Bored Of Your Data Job?
Posts
How to Build a Tailored Project

How to Build a Tailored Project

Building a solution to a problem

Albert Edwards
May 28, 2024

Morning Boys,

It’s Bank holiday in the UK today, so I’m writing this live from the comfort of my living room. Fuelled by my Gail’s Latte (IYKYK).

There are 3 steps to a Tailored Project:

1) Planning (finding a relevant problem to work on)

2) Building – developing the solution to your problem

3) Production – putting your solution to use

I’ll talk about how you can build a great solution to a problem. Specifically, this is if you need to build a supervised machine learning problem. Other problems for more data analyst related roles might require different solutions.

So whilst it’s important to get this bit right, it means nothing if you get steps 1 and 3 wrong.

Anyway, let’s get into it.

1) Exploratory Data Analysis

This work will help you solve problems which pop up throughout your project.

Even if this work now doesn’t answer any immediate questions it’ll give you the knowledge and understanding to solve problems which pop up throughout your project.

Plot the distributions of your features and target variable.

Bucket the numerical features into categories to get a better understanding of the distribution.

Get numerical summaries to see the means, minimum and maximum values.

Look for correlations between variables.

Check for data errors.

Anything you’re curious about from your data, investigate it.

2) Clean Data

Part 1) will help with this step.

To build an ML model, you need to fill in (known as impute) missing values.

How you impute missing values depends on the problem, but using the mean/mode is a safe bet.

To train a model, each observation in the data needs to correspond to something unique. The ‘something’ depends on the problem. One observation could correspond to one person/date/business etc.
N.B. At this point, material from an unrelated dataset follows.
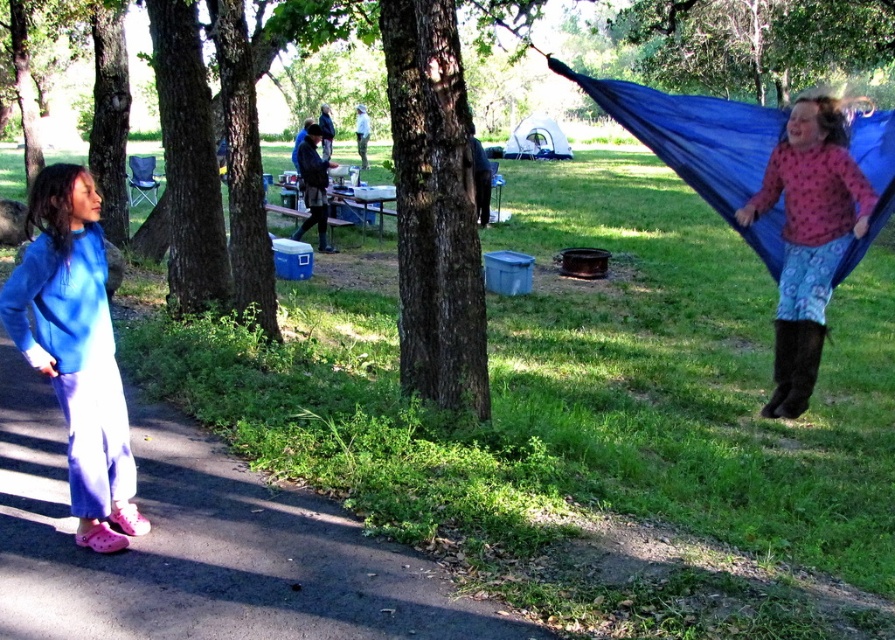 You are a parent at the campsite and want to ensure your child stays warm. You have a blue fleece sweatshirt at left and a blue fabric hammock at right. Which item is closer to the ground?

The blue fleece sweatshirt at left is located below the blue fabric hammock at right, so it is closer to the ground.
If you have duplicate observations you need to remove these. How you do it depends on the problem.

You’ll also want to deal with outliers e.g., very high / low feature values. One way to do this is to clip the variables – set a maximum and minimum value for the feature. Again, how you do this depends on the business context.

3) Apply Business Rules

It’s a broken record but again, this all depends on the problem.

An example of this may be observations after a certain date not being relevant so you remove them from the data.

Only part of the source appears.